++++ Entries supplied ++++

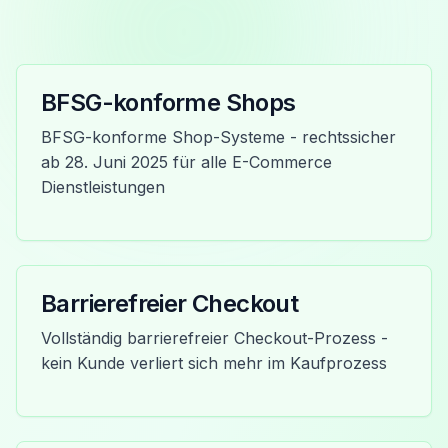
BFSG-konforme Shops
BFSG-konforme Shop-Systeme - rechtssicher
ab 28. Juni 2025 für alle E-Commerce
Dienstleistungen
Barrierefreier Checkout
Vollständig barrierefreier Checkout-Prozess -
kein Kunde verliert sich mehr im Kaufprozess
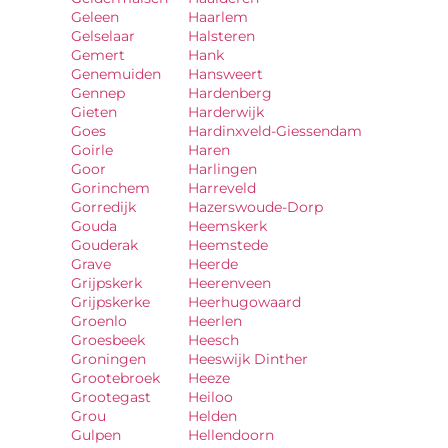
Geleen
Haarlem
Gelselaar
Halsteren
Gemert
Hank
Genemuiden
Hansweert
Gennep
Hardenberg
Gieten
Harderwijk
Goes
Hardinxveld-Giessendam
Goirle
Haren
Goor
Harlingen
Gorinchem
Harreveld
Gorredijk
Hazerswoude-Dorp
Gouda
Heemskerk
Gouderak
Heemstede
Grave
Heerde
Grijpskerk
Heerenveen
Grijpskerke
Heerhugowaard
Groenlo
Heerlen
Groesbeek
Heesch
Groningen
Heeswijk Dinther
Grootebroek
Heeze
Grootegast
Heiloo
Grou
Helden
Gulpen
Hellendoorn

++++

**Work item:**
Which lines of the listing contain the string "Checkout"? Copy every one of them.

**Answer to this problem:**
Barrierefreier Checkout
Vollständig barrierefreier Checkout-Prozess -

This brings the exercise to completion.